Launch to 10 Users Before 10,000
The launch phase is where most founders lose discipline. They want a Product Hunt launch, press coverage, and viral growth on day one. Ignore all of that. Your goal for the first launch is to get ten paying users. Not free users. Not trial signups. Ten people who have entered a credit card number and are using your product to solve a real problem.
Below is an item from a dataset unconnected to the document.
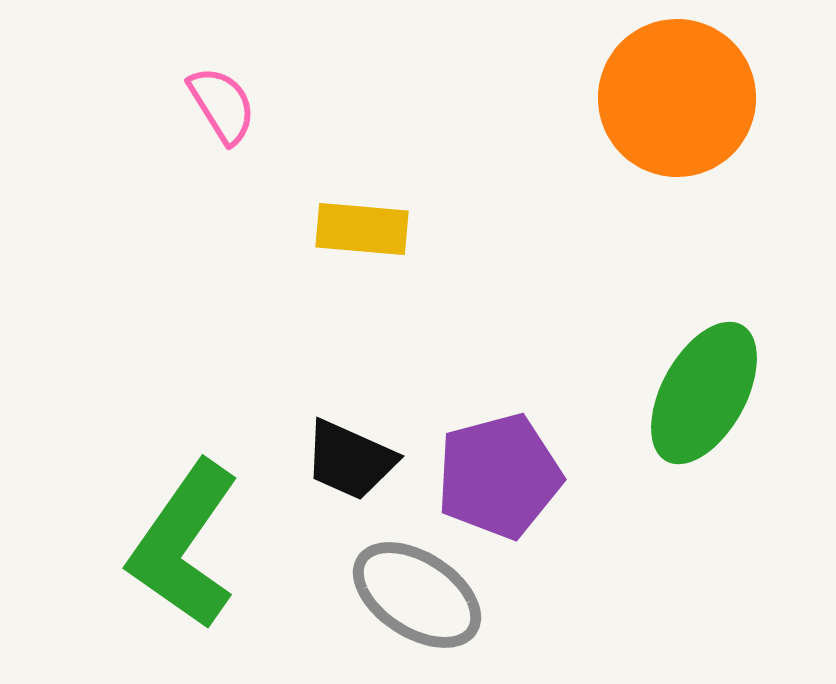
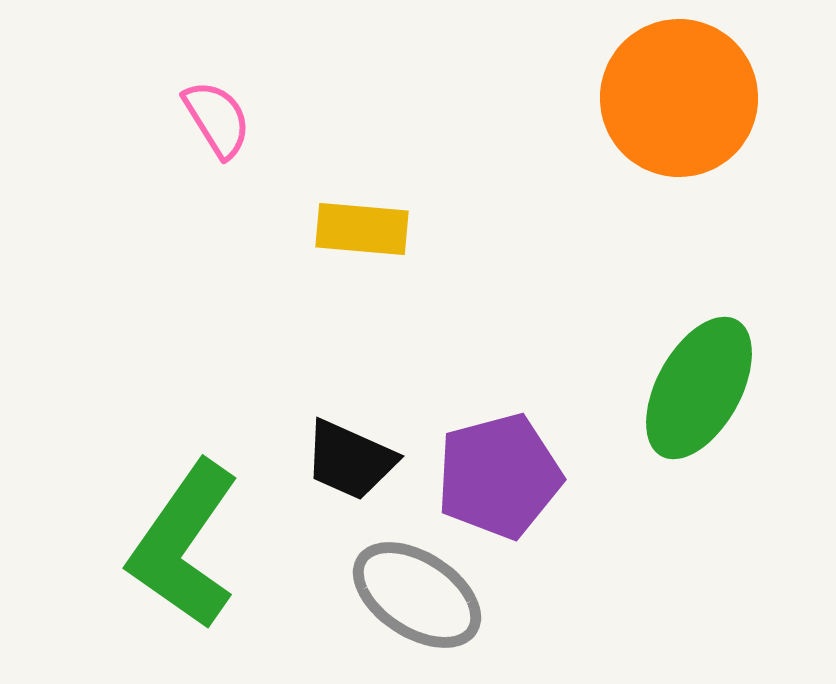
orange circle: moved 2 px right
pink semicircle: moved 5 px left, 14 px down
green ellipse: moved 5 px left, 5 px up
These first ten users are your most valuable asset. They will find bugs your testing missed, request features you did not anticipate, and provide testimonials you can use for future marketing. More importantly, they will demonstrate whether your core loop actually delivers enough value to justify the price you are charging. If you cannot retain ten users, you have a product problem that no amount of marketing will fix.
Find these first users through direct outreach. Email people from your validation waitlist. Post in communities where your target audience congregates. Reach out individually to people who match your ideal customer profile and offer to onboard them personally. This does not scale, and it is not supposed to. The goal is learning and validation, not growth. Growth comes after you have confirmed that your product delivers value and that users stick around.
Key Takeaways
- Validate demand with a landing page and customer interviews before writing code. Fifty waitlist signups or five deposits in two weeks is your minimum bar.
- Next.js + Supabase + Vercel is the fastest path from empty repo to production. It eliminates infrastructure overhead and lets you focus on product.
- Build the core loop first and ship it before touching secondary features. Your early users will tell you what to build next.
- Integrate Stripe before launch, not after. Revenue from day one validates your pricing and separates interested users from committed ones.
- Launch to 10 paying users before pursuing scale. Learn, iterate, and confirm retention before investing in growth.